Keadaan demikian membuat masyarakat sipil/civil society mengalami kemandekan dalam pembinaan SDM, kaderisasi
dan kepemimpinan. Sipil dianggap masih bodoh dan belum mampu memimpin atau
mengelola negara.
Konsep
dwifungsi TNI pertama kali muncul dalam bentuk konsep "Jalan Tengah"

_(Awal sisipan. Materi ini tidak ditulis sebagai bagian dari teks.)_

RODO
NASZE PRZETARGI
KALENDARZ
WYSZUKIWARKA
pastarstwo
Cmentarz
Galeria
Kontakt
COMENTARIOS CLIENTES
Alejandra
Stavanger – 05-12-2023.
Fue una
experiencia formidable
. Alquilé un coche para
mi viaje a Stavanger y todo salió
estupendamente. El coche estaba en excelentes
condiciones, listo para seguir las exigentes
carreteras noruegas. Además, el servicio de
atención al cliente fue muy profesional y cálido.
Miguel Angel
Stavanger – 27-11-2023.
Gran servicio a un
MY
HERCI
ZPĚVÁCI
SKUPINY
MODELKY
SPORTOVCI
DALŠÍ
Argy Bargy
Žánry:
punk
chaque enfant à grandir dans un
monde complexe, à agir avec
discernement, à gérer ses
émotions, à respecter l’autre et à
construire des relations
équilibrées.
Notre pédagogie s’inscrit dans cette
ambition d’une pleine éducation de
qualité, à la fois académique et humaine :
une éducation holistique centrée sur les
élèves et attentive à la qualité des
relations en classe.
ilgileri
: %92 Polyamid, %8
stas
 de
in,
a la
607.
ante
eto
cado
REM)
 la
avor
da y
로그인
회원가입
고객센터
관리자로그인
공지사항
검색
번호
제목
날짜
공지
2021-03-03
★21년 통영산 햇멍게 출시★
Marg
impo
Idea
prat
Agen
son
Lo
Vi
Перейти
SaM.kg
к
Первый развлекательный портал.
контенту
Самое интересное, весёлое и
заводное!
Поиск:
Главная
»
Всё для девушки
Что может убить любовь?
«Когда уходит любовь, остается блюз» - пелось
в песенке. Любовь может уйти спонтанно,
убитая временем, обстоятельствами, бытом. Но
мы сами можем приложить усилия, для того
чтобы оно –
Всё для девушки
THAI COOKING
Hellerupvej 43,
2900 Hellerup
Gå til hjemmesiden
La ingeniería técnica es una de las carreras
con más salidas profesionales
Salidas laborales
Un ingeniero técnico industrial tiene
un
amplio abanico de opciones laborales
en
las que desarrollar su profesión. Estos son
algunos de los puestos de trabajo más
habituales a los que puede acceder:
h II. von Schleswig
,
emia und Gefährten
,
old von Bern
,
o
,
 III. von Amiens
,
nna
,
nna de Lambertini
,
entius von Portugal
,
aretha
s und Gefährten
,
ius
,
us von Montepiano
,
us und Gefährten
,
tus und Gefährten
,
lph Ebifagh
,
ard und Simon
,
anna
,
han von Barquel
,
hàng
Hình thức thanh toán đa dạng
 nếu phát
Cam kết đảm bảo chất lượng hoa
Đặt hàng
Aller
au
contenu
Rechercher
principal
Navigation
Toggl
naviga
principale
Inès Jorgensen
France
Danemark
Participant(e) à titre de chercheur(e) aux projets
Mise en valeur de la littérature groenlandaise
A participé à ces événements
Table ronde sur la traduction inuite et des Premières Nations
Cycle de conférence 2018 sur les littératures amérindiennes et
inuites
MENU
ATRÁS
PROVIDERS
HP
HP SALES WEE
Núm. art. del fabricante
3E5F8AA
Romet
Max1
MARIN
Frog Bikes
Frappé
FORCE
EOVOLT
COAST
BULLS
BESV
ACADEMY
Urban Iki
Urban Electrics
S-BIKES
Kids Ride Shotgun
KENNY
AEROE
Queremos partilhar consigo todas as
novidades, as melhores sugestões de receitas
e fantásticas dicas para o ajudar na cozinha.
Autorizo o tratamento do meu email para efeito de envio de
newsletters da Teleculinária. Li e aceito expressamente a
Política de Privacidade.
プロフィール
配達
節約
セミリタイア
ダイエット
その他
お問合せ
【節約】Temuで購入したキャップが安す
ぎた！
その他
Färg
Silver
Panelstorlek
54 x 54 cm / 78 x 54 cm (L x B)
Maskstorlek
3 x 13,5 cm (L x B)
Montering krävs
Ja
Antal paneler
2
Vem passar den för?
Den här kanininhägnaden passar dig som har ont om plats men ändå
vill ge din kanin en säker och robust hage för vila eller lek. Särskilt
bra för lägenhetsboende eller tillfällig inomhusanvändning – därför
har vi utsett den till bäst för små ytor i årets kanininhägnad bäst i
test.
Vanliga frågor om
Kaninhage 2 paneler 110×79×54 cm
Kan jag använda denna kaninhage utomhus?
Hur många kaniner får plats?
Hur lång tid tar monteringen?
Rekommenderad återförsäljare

yang diusulkan oleh Jendral A.H. Nasution,
pimpinan TNI-AD pada saat itu,
kepada Presiden Soekarno dalam peringatan Ulang Tahun Akademi Militer Nasional
(AMN) di Magelang, Jawa Tengah pada 13 November 1958 yang memberikan peluang
bagi peranan terbatas TNI di dalam pemerintahan sipil.
“Posisi
TNI bukanlah sekedar alat sipil seperti dinegara- negara Barat, dan bukan
pula sebagai rezim militer yang memegang kekuasaan negara. Ia adalah
sebagai suatu kekuatan sosial, kekuatan rakyat yang bahu-membahu dengan
kekuatan rakyat lainnya. Ia berbeda dengan sifat individualistis disatu pihak
dan totaliter dipihak lain, seperti yang dikenal di dunia Barat dan Timur.
Kalau
melihat kata Dwi-Fungsi, dwi dalam bahasan Sanskerta berarti dua, secara
konotatif berarti ganda. Dwi Fungsi adalah suatu doktrin di lingkungan militer
Indonesia yang menyebutkan bahwa militer memiliki dua tugas, yaitu pertama
menjaga keamanan dan ketertiban negara dan kedua memegang kekuasaan dan
mengatur negara. Dengan peran ganda ini, militer diizinkan untuk memegang
posisi di dalam pemerintahan.
ABRI
kemudian akan mengambil “jalan tengah” diantara kedua hal tersebut. ABRI tidak
melibatkan dirinya kedalam politik dengan kudeta, tetapi tidak pula menjadi
penonton dalam arena politik. Perwira ABRI harus diberi kesempatan melakukan
partisipasinya didalam pemerintahan atas dasar individu, artinya tidak
ditentukan oleh institusi ABRI.
“Jalan tengah” yang
dimaksud, yaitu jalan tengah yang memadukan antara perwira militer professional
yang menolak keterlibatan militer dalam politik dan perwira yang menginginkan
militer mendominasi kehidupan. Dwi Fungsi merupakan kekuatan
sosial, kekuatan rakyat
yang bahu membahu dengan kekuatan rakyat lainnya.
Secara konseptual
Dwi Fungsi ABRI
hakikat sebenarnya adalah merupakan suatu pemikiran yang wajar. Konsep
Dwi Fungsi ABRI pada hakikatnya pengabdian kepada bangsa dan negara secara
total, baik di bidang pertahanan dan keamanan (Hankam) maupun bidang
non-Hankam.
Namun,
dalam praktiknya di lapangan pada masa lalu, ternyata terjadi penyimpangan
terhadap konsepsi semula. Salah satu di antara peran non- pertahanan yang
dimainkan militer adalah peran sosial-politik. Melalui konsep kekaryaan, peran
militer yang mencolok dibuktikan dengan banyaknya perwira militer yang
menduduki jabatan-jabatan politik dan pemerintahan. Perwira- perwira militer, termasuk yang
aktif, mulai dari menjadi kepala desa/lurah, camat, bupati/walikota, gubernur,
sampai menjadi menteri. Selain itu, militer menduduki jabatan-jabatan lain yang
seharusnya diduduki oleh birokrat sipil mulai dari kepala dinas, kepala kantor
departemen, inspektur jenderal, direktur jenderal, sampai sekretaris jenderal.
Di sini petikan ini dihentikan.